A Pret PR responded: "Pret customers are savvy and well-educated; they understand that good quality ingredients are nutritionally far superior to anything chemically engineered."

Translation: If we stick some rocket on top, maybe they won't notice they're giving themselves a coronary.

Reader views (11)

 Add your view

Gillighan is hilarious. How about some proper scrutiny? just can't forgive labour eh? guilty conscience methinks.

- Arena, East London

So you want Boris to make additional spending cuts, and to be 'bolder'.

Why don't you specify where you want the cuts to fall, and explain what sort of 'bold' actions you are talking about?

Without specifics, the urge to 'be bolder' comes across as rather sinister.

I doubt moving to the right, as you suggest, would be a good political strategy for Boris if he wants to be re-elected. Elections are generally won in the centre, and London is to the left of the country as a whole. Although of course if the ES is right in thinking Boris is not planning to seek re-election, he may be more interested in impressing fellow Tories.

- Kev, Bromley

Toby, last time I checked, in the UK we are allowed to criticise our elected politicians in this country..besides Sally is right anyway.

- James, Vauxhall

No Toby, it sounds like someone with an opinion. The horror!

- Michael, Surrey

Dare I say that Ms Pearhouse, who has left two virulently anti-Johnson comments here, sounds like somebody with an axe to grind?

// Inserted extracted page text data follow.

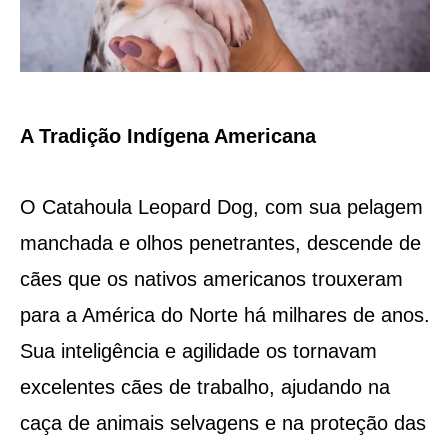
A Tradição Indígena Americana
O Catahoula Leopard Dog, com sua pelagem
manchada e olhos penetrantes, descende de
cães que os nativos americanos trouxeram
para a América do Norte há milhares de anos.
Sua inteligência e agilidade os tornavam
excelentes cães de trabalho, ajudando na
caça de animais selvagens e na proteção das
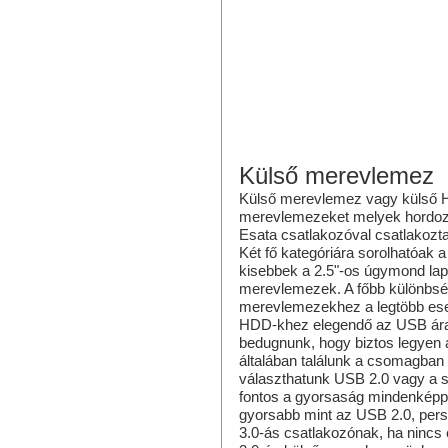
Külső merevlemez
Külső merevlemez vagy külső 
merevlemezeket melyek hordozh
Esata csatlakozóval csatlakozt
Két fő kategóriára sorolhatóak 
kisebbek a 2.5"-os úgymond lap
merevlemezek. A főbb különbség
merevlemezekhez a legtöbb esetb
HDD-khez elegendő az USB áram
bedugnunk, hogy biztos legyen 
általában találunk a csomagban
választhatunk USB 2.0 vagy a s
fontos a gyorsaság mindenképp 
gyorsabb mint az USB 2.0, pers
3.0-ás csatlakozónak, ha nincs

- Toby Webster, Ongar, England

Boris is a liar. He was sacked twice for it.

Boris is gratuitously offensive. He has had to apologise over & over to various communities for some of the ridiculously thoughtless and racist things he has said or published.

You may have a different opinion on this, but I believe the many occasions on which he has said something 'ironic' add up to a display of an underlying attitude. The mayor of the most ethnically diverse city in Europe calling black people "picaninnies?" Come on!

And, no, I intensely dislike Livingstone and didn't vote for him.

- Sally Pearsehouse, Bethnal Green

If Boris spends 4 years ironing out things like road works, police attitudes and traffic light re-phasing then I suspect he will achieve a lot more than if he spent his time and effort of vanity projects such as Livingstone’s congestion charge which does nothing but create huge wealth for the private sector company which runs it.

- St, London

I disagree that that Mayor has not been bold enough. He has shown vision in proposing the Thames estuary airport. If this was ever delivered it would be a significant achievement. However like many good ideas committees could take this down a cul-de-sack and strangle it!

His other ideas on electric car charging posts and encouraging utilitie companies to recognise and reduce the congestion caused by unnecessary delays are welcome. However as anyone who uses the west end will know the most remarkable thing about the utilities is that there never seems to be any workers at the sites of roads being dug up!.

More significant is reaching agreement on the East London Line which will complete the orbital rail link and proposals to improve river services, including being able to use Oyster cards.

Politics is the art of the possible and delivery is everything.

- Damien Vaugh, London,UK

Thank you Sally, I do have a sneaking suspicion you may be one of the Livingstone supporters who Andrew Gilligan referred to as 'Ken and chums blame Boris for every crack in the pavement, accept no failings of their own, and rant endlessly about how the capital is Going To The Dogs' I may be wrong, but, think, probably not!

- Kevin Sullivan, Roehampton, London.

Keep going Agent Boris, you're doing great. (signed The Labour Party)

- Barry L Smith, London

'Sleaze, arrogance, and routine lying have, at least for now, been banished from the mayoral landscape. '

Excuse me? Boris's lies about bendy buses slaughtering cyclists? His broken promises about rape crisis centres? The resignations of four aides? Johnson's habit of responding to awkward questions with 'Blah blah blah!"?

Ken held press conferences every week and stayed till all questions were answered. Boris has scrapped these and is virtually unaccountable. Those of us who predicted disaster when Boris got elected derive no pleasure from being proved right so soon.